The Canadian Centre for Ethics in Sport, in Ottawa, has heard this concern. This group works for player safety—and wants to end hockey hits outside the rules. They were pleased to hear about the new rules but were stunned by the reaction outside of the players.
“We’re talking about quite the culture shift here,” says Paul Melia, their president and CEO. “I’m just surprised at the lack of understanding and tolerance from coaches and parents already about the implementation of this rule.”
Melia hopes hockey fans can change the way they look at the game. He feels this is underway already, propelled by the concussion debate. “We’re looking at [concussions] very differently than we did even 10 years ago,” says Melia. “Getting your bell rung even 20 years ago was seen as part of the football or hockey experience.”
Darren Cossar has also heard reaction to the new rules. The Executive Director of Hockey Nova Scotia is looking at this long-term—hoping the changes will become hockey tradition. “The rule is not going to correct or eliminate contact to the head in one year,” says Cossar. “It’s going to eliminate that over a generation.”
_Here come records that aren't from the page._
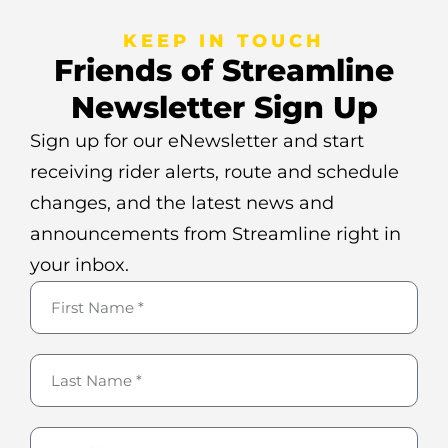
KEEP IN TOUCH
Friends of Streamline
Newsletter Sign Up
Sign up for our eNewsletter and start
receiving rider alerts, route and schedule
changes, and the latest news and
announcements from Streamline right in
your inbox.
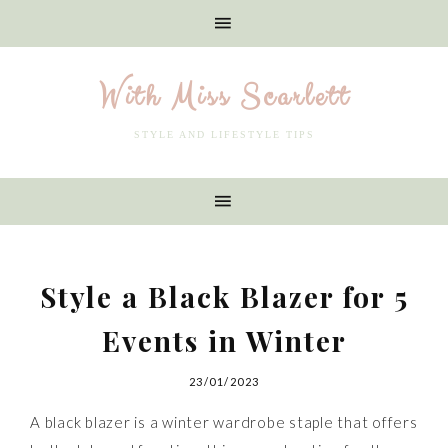
With Miss Scarlett
STYLE AND LIFESTYLE TIPS
Style a Black Blazer for 5
Events in Winter
23/01/2023
A black blazer is a winter wardrobe staple that offers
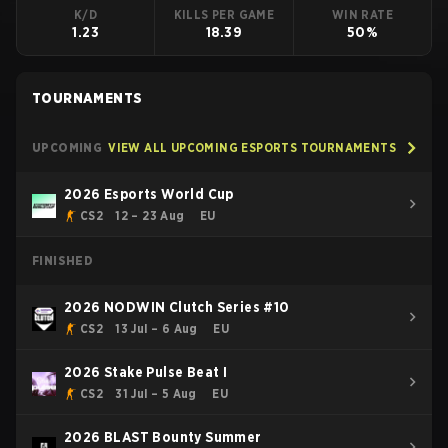
K/D
KILLS PER GAME
WIN RATE
1.23
18.39
50%
TOURNAMENTS
UPCOMING
VIEW ALL UPCOMING ESPORTS TOURNAMENTS
2026 Esports World Cup
CS2
12 – 23 Aug
EU
FINISHED
2026 NODWIN Clutch Series #10
CS2
13 Jul – 6 Aug
EU
2026 Stake Pulse Beat I
CS2
31 Jul – 5 Aug
EU
2026 BLAST Bounty Summer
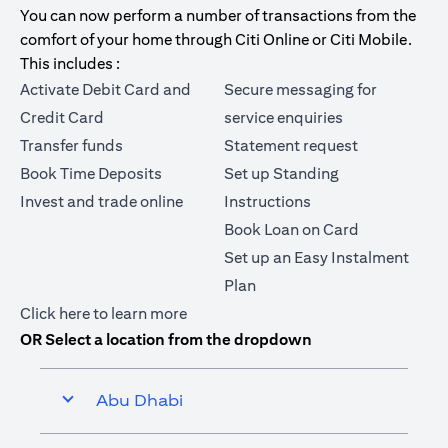
You can now perform a number of transactions from the
comfort of your home through Citi Online or Citi Mobile.
This includes :
Activate Debit Card and
Secure messaging for
Credit Card
service enquiries
Transfer funds
Statement request
Book Time Deposits
Set up Standing
Invest and trade online
Instructions
Book Loan on Card
Set up an Easy Instalment
Plan
(opens in a new tab)
Click here
to learn more
OR Select a location from the dropdown
Abu Dhabi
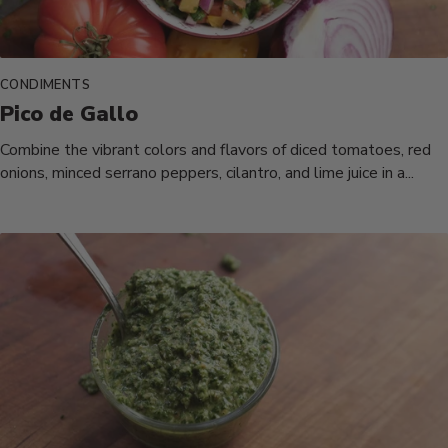
CONDIMENTS
Pico de Gallo
Combine the vibrant colors and flavors of diced tomatoes, red
onions, minced serrano peppers, cilantro, and lime juice in a...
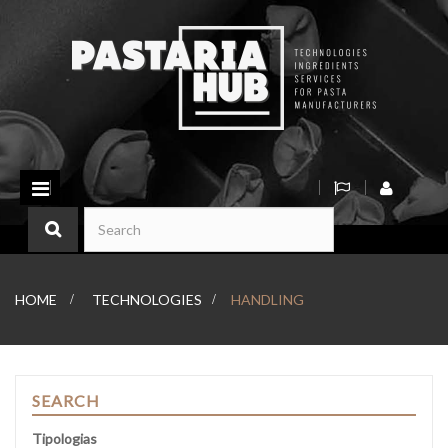
Toggle
navigation
HOME
>
TECHNOLOGIES
>
HANDLING
SEARCH
Tipologias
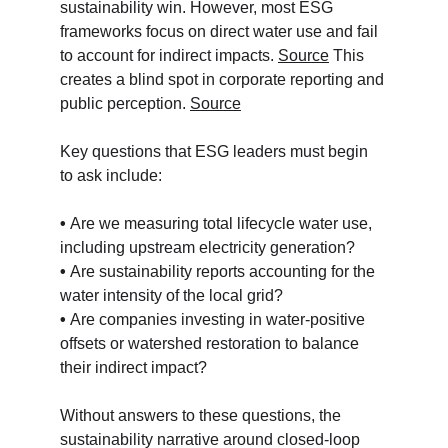
sustainability win. However, most ESG 
frameworks focus on direct water use and fail 
to account for indirect impacts. 
Source
 This 
creates a blind spot in corporate reporting and 
public perception. 
Source
Key questions that ESG leaders must begin 
to ask include:
• 
Are we measuring total lifecycle water use, 
including upstream electricity generation?
• 
Are sustainability reports accounting for the 
water intensity of the local grid?
• 
Are companies investing in water-positive 
offsets or watershed restoration to balance 
their indirect impact?
Without answers to these questions, the 
sustainability narrative around closed-loop 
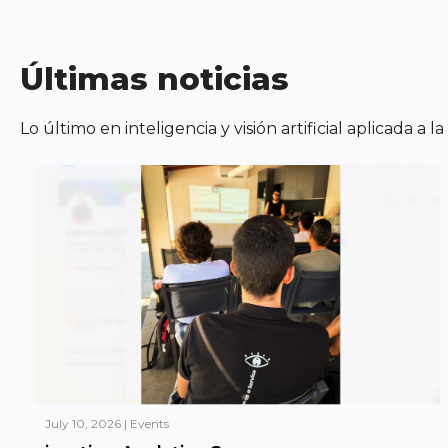
Últimas noticias
Lo último en inteligencia y visión artificial aplicada a l
July 10, 2026
|
Events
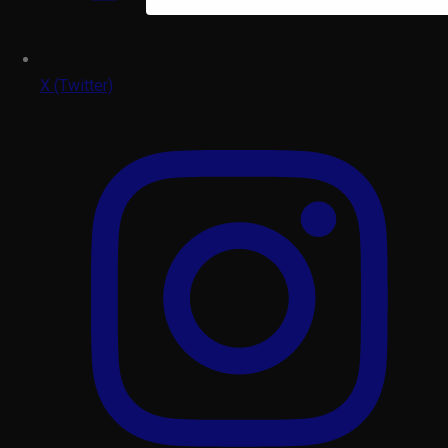
X (Twitter)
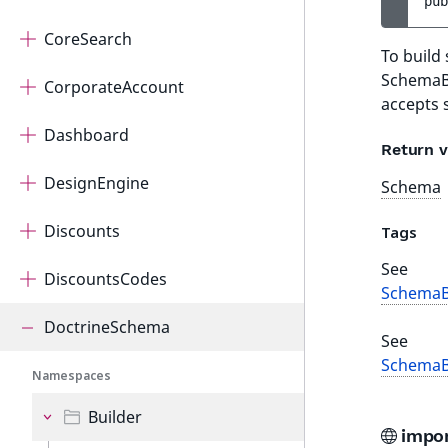
pub
CoreSearch
To build
SchemaBu
CorporateAccount
accepts 
Dashboard
Return v
DesignEngine
Schema
Discounts
Tags
See
DiscountsCodes
SchemaB
DoctrineSchema
See
SchemaB
Namespaces
Builder
impo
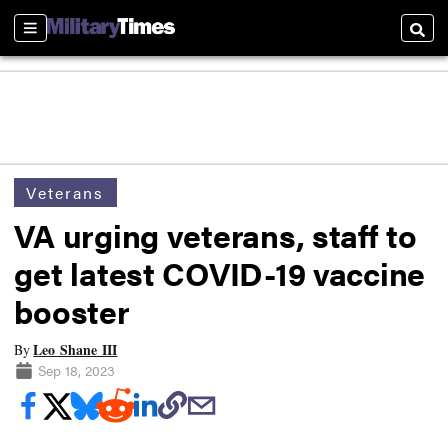
Sections
Searc
Veterans
VA urging veterans, staff to
get latest COVID-19 vaccine
booster
Leo Shane III
By
Sep 18, 2023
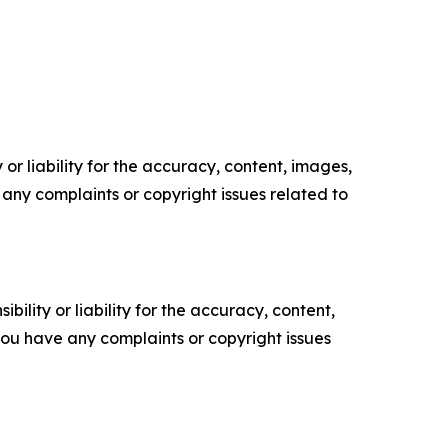
or liability for the accuracy, content, images,
ve any complaints or copyright issues related to
ility or liability for the accuracy, content,
f you have any complaints or copyright issues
As a neurologist, Gordon has formed a firm opinion after seeing concussed hockey players. “Every country has their tough sport, but they’re going to have to modify something,” he says. Otherwise people are going to be damaged because of head injuries.”
Concussions have become known as a potentially devastating injury, something many in the hockey world fear. Glenn MacDonald, who covers sports at the Chronicle Herald, notices this injury is one players fear. They are secretive about concussions because they are unsure what they are dealing with, he says.
Gordon jumps onto his laptop, where he has a YouTube video showing some of the worst hits from the NHL last year .It has the chilling voice of Sidney Crosby talking over it, taken from another commercial where he talks about Canada’s love for the game.
Sometimes the neurologist has to tell teenagers they should retire from hockey. He asks them whether they’re an athlete or a hockey player. He’ll recommend less physical sports or other roles, like being a referee or a coach.
“When the symptoms start getting too overwhelming, then the question is: ‘Is it really worth it?’ ”says Gordon.
For most players, it isn’t. Only one teenager kept playing after Gordon told him to retire.
Players like Ronald Kelly know how dangerous concussions are, still he is not thinking of retiring. He eventually returned to the game, but with caution.
“I was a little out of shape, and a little timid. I didn’t want to get cranked again,” says Kelly.
His experience made him realize the intensity of a concussion. Still, he came back to hockey. He wants to play the game he loves– a sport changing because of concussions just like his.